Collected data:
────────

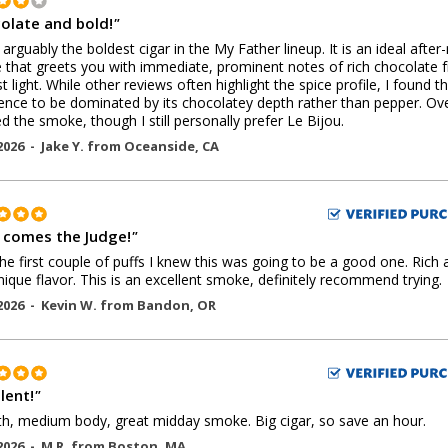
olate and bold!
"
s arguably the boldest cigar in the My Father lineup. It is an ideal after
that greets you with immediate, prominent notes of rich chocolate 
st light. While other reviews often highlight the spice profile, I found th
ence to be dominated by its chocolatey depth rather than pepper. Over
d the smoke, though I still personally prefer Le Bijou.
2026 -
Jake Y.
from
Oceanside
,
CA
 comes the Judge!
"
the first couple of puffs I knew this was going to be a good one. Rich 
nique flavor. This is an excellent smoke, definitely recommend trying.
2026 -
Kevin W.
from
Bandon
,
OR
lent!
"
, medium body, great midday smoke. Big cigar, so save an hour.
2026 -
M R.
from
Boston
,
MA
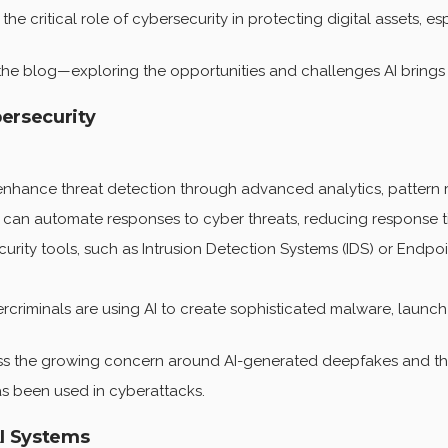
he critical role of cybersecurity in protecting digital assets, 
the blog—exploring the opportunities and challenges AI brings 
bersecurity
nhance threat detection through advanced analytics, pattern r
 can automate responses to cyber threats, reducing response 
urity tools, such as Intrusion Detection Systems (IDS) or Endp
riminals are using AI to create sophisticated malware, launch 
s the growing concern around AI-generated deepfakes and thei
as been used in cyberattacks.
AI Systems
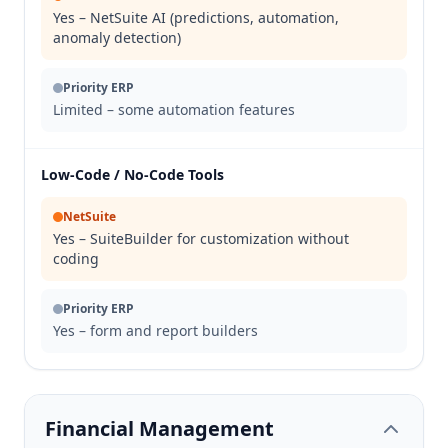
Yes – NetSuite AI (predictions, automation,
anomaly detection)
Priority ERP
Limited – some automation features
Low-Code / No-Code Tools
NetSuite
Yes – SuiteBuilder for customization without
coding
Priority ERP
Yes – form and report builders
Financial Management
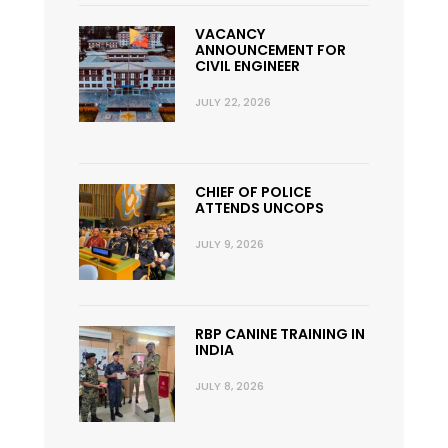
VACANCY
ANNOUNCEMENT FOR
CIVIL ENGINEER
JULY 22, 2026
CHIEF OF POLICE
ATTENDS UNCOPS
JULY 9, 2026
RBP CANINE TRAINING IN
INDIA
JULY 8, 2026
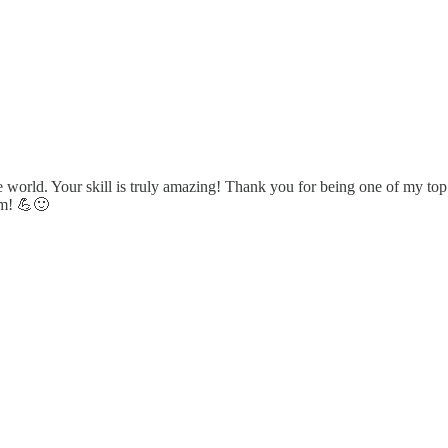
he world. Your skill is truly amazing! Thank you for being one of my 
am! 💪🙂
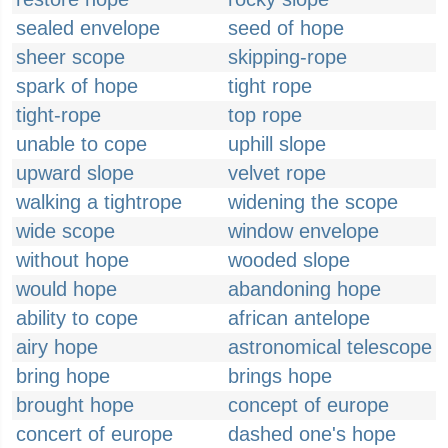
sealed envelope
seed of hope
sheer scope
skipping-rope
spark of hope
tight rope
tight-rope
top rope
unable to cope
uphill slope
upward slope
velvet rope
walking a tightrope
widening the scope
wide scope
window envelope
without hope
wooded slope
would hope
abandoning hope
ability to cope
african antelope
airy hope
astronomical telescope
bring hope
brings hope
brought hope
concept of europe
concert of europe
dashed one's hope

────────

* _WORK ORDER_:
Your answer should be only the number of lines, in the entries above, that include "cigar".

* _EXERCISE OUTPUT_:
2